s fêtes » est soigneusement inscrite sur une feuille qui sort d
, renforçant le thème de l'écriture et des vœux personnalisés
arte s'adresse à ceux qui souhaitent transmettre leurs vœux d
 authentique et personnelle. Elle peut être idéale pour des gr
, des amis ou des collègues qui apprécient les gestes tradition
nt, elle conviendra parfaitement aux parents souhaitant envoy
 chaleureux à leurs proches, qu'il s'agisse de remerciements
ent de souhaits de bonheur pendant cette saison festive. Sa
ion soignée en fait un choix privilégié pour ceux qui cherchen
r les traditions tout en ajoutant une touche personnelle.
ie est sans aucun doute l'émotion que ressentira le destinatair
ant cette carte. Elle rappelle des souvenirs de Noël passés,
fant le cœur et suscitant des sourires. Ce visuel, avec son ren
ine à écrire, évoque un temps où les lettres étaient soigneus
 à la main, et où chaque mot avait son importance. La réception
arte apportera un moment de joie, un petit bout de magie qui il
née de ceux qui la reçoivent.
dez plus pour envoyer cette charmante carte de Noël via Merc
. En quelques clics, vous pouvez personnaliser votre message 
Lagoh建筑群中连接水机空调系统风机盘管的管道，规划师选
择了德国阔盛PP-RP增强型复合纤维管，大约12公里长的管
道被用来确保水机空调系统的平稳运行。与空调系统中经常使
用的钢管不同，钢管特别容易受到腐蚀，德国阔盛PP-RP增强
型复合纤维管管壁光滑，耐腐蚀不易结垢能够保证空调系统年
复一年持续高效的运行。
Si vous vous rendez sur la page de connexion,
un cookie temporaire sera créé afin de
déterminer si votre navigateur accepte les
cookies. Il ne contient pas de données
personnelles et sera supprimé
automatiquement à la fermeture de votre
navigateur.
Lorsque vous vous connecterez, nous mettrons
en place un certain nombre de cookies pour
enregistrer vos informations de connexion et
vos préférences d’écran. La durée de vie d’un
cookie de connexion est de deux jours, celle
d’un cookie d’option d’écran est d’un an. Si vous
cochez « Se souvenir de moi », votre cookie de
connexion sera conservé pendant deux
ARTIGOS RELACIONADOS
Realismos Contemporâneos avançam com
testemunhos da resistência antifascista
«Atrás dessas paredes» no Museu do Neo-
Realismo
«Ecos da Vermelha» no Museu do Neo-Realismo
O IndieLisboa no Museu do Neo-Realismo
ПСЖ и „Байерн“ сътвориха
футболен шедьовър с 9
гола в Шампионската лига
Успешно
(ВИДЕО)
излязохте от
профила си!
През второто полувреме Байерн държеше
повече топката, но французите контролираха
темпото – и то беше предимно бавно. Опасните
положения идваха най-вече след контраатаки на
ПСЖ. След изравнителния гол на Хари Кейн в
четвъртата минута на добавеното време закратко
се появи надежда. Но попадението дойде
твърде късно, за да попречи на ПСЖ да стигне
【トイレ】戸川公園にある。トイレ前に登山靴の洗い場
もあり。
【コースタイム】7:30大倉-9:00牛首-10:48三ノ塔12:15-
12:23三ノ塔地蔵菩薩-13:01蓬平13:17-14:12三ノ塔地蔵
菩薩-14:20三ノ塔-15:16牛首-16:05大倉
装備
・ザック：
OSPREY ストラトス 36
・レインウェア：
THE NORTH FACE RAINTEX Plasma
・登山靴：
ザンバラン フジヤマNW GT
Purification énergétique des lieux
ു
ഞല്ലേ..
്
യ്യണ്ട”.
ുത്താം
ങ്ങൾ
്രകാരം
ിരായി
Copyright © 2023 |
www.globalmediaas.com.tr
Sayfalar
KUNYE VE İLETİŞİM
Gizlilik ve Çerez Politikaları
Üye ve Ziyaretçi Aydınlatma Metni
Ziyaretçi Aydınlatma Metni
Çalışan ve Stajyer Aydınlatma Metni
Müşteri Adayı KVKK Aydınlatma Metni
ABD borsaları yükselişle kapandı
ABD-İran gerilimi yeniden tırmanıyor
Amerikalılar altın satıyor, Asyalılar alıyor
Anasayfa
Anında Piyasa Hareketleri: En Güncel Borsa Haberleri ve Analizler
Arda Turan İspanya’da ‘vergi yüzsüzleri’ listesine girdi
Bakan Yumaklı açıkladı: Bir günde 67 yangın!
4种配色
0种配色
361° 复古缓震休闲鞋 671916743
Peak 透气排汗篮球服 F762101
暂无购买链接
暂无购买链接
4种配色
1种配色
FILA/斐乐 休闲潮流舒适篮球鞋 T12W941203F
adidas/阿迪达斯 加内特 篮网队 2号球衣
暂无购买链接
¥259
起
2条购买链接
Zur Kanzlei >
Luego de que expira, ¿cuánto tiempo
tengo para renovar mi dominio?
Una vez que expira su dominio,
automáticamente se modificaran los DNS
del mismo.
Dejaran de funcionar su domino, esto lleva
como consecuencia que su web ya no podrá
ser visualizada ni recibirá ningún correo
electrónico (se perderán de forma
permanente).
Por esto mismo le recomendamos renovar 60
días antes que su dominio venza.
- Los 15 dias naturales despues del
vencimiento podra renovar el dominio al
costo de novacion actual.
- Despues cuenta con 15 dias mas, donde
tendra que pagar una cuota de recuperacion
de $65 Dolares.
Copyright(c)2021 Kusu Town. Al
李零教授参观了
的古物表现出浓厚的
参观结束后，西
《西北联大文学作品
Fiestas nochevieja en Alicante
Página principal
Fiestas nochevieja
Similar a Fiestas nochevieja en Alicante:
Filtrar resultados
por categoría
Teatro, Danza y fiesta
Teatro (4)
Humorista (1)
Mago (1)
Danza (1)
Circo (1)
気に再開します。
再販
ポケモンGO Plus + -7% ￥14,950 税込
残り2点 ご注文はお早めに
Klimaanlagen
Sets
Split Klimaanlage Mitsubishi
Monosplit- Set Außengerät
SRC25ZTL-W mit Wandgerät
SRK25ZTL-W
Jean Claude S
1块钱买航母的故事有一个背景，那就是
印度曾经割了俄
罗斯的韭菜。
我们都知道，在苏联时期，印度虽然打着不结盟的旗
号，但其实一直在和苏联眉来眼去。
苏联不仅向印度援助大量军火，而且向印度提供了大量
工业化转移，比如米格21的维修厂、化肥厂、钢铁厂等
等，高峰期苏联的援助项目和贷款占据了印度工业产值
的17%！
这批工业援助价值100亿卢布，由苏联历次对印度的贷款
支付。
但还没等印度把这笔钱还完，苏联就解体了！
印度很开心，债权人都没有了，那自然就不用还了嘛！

□ □ □ □

# Task details
All the lines above should appear again in the answer, exactly as written.

# Response to the exercise
s fêtes » est soigneusement inscrite sur une feuille qui sort d
, renforçant le thème de l'écriture et des vœux personnalisés
arte s'adresse à ceux qui souhaitent transmettre leurs vœux d
 authentique et personnelle. Elle peut être idéale pour des gr
, des amis ou des collègues qui apprécient les gestes tradition
nt, elle conviendra parfaitement aux parents souhaitant envoy
 chaleureux à leurs proches, qu'il s'agisse de remerciements
ent de souhaits de bonheur pendant cette saison festive. Sa
ion soignée en fait un choix privilégié pour ceux qui cherchen
r les traditions tout en ajoutant une touche personnelle.
ie est sans aucun doute l'émotion que ressentira le destinatair
ant cette carte. Elle rappelle des souvenirs de Noël passés,
fant le cœur et suscitant des sourires. Ce visuel, avec son ren
ine à écrire, évoque un temps où les lettres étaient soigneus
 à la main, et où chaque mot avait son importance. La réception
arte apportera un moment de joie, un petit bout de magie qui il
née de ceux qui la reçoivent.
dez plus pour envoyer cette charmante carte de Noël via Merc
. En quelques clics, vous pouvez personnaliser votre message 
Lagoh建筑群中连接水机空调系统风机盘管的管道，规划师选
择了德国阔盛PP-RP增强型复合纤维管，大约12公里长的管
道被用来确保水机空调系统的平稳运行。与空调系统中经常使
用的钢管不同，钢管特别容易受到腐蚀，德国阔盛PP-RP增强
型复合纤维管管壁光滑，耐腐蚀不易结垢能够保证空调系统年
复一年持续高效的运行。
Si vous vous rendez sur la page de connexion,
un cookie temporaire sera créé afin de
déterminer si votre navigateur accepte les
cookies. Il ne contient pas de données
personnelles et sera supprimé
automatiquement à la fermeture de votre
navigateur.
Lorsque vous vous connecterez, nous mettrons
en place un certain nombre de cookies pour
enregistrer vos informations de connexion et
vos préférences d’écran. La durée de vie d’un
cookie de connexion est de deux jours, celle
d’un cookie d’option d’écran est d’un an. Si vous
cochez « Se souvenir de moi », votre cookie de
connexion sera conservé pendant deux
ARTIGOS RELACIONADOS
Realismos Contemporâneos avançam com
testemunhos da resistência antifascista
«Atrás dessas paredes» no Museu do Neo-
Realismo
«Ecos da Vermelha» no Museu do Neo-Realismo
O IndieLisboa no Museu do Neo-Realismo
ПСЖ и „Байерн“ сътвориха
футболен шедьовър с 9
гола в Шампионската лига
Успешно
(ВИДЕО)
излязохте от
профила си!
През второто полувреме Байерн държеше
повече топката, но французите контролираха
темпото – и то беше предимно бавно. Опасните
положения идваха най-вече след контраатаки на
ПСЖ. След изравнителния гол на Хари Кейн в
четвъртата минута на добавеното време закратко
се появи надежда. Но попадението дойде
твърде късно, за да попречи на ПСЖ да стигне
【トイレ】戸川公園にある。トイレ前に登山靴の洗い場
もあり。
【コースタイム】7:30大倉-9:00牛首-10:48三ノ塔12:15-
12:23三ノ塔地蔵菩薩-13:01蓬平13:17-14:12三ノ塔地蔵
菩薩-14:20三ノ塔-15:16牛首-16:05大倉
装備
・ザック：
OSPREY ストラトス 36
・レインウェア：
THE NORTH FACE RAINTEX Plasma
・登山靴：
ザンバラン フジヤマNW GT
Purification énergétique des lieux
ു
ഞല്ലേ..
്
യ്യണ്ട”.
ുത്താം
ങ്ങൾ
്രകാരം
ിരായി
Copyright © 2023 |
www.globalmediaas.com.tr
Sayfalar
KUNYE VE İLETİŞİM
Gizlilik ve Çerez Politikaları
Üye ve Ziyaretçi Aydınlatma Metni
Ziyaretçi Aydınlatma Metni
Çalışan ve Stajyer Aydınlatma Metni
Müşteri Adayı KVKK Aydınlatma Metni
ABD borsaları yükselişle kapandı
ABD-İran gerilimi yeniden tırmanıyor
Amerikalılar altın satıyor, Asyalılar alıyor
Anasayfa
Anında Piyasa Hareketleri: En Güncel Borsa Haberleri ve Analizler
Arda Turan İspanya’da ‘vergi yüzsüzleri’ listesine girdi
Bakan Yumaklı açıkladı: Bir günde 67 yangın!
4种配色
0种配色
361° 复古缓震休闲鞋 671916743
Peak 透气排汗篮球服 F762101
暂无购买链接
暂无购买链接
4种配色
1种配色
FILA/斐乐 休闲潮流舒适篮球鞋 T12W941203F
adidas/阿迪达斯 加内特 篮网队 2号球衣
暂无购买链接
¥259
起
2条购买链接
Zur Kanzlei >
Luego de que expira, ¿cuánto tiempo
tengo para renovar mi dominio?
Una vez que expira su dominio,
automáticamente se modificaran los DNS
del mismo.
Dejaran de funcionar su domino, esto lleva
como consecuencia que su web ya no podrá
ser visualizada ni recibirá ningún correo
electrónico (se perderán de forma
permanente).
Por esto mismo le recomendamos renovar 60
días antes que su dominio venza.
- Los 15 dias naturales despues del
vencimiento podra renovar el dominio al
costo de novacion actual.
- Despues cuenta con 15 dias mas, donde
tendra que pagar una cuota de recuperacion
de $65 Dolares.
Copyright(c)2021 Kusu Town. Al
李零教授参观了
的古物表现出浓厚的
参观结束后，西
《西北联大文学作品
Fiestas nochevieja en Alicante
Página principal
Fiestas nochevieja
Similar a Fiestas nochevieja en Alicante:
Filtrar resultados
por categoría
Teatro, Danza y fiesta
Teatro (4)
Humorista (1)
Mago (1)
Danza (1)
Circo (1)
気に再開します。
再販
ポケモンGO Plus + -7% ￥14,950 税込
残り2点 ご注文はお早めに
Klimaanlagen
Sets
Split Klimaanlage Mitsubishi
Monosplit- Set Außengerät
SRC25ZTL-W mit Wandgerät
SRK25ZTL-W
Jean Claude S
1块钱买航母的故事有一个背景，那就是
印度曾经割了俄
罗斯的韭菜。
我们都知道，在苏联时期，印度虽然打着不结盟的旗
号，但其实一直在和苏联眉来眼去。
苏联不仅向印度援助大量军火，而且向印度提供了大量
工业化转移，比如米格21的维修厂、化肥厂、钢铁厂等
等，高峰期苏联的援助项目和贷款占据了印度工业产值
的17%！
这批工业援助价值100亿卢布，由苏联历次对印度的贷款
支付。
但还没等印度把这笔钱还完，苏联就解体了！
印度很开心，债权人都没有了，那自然就不用还了嘛！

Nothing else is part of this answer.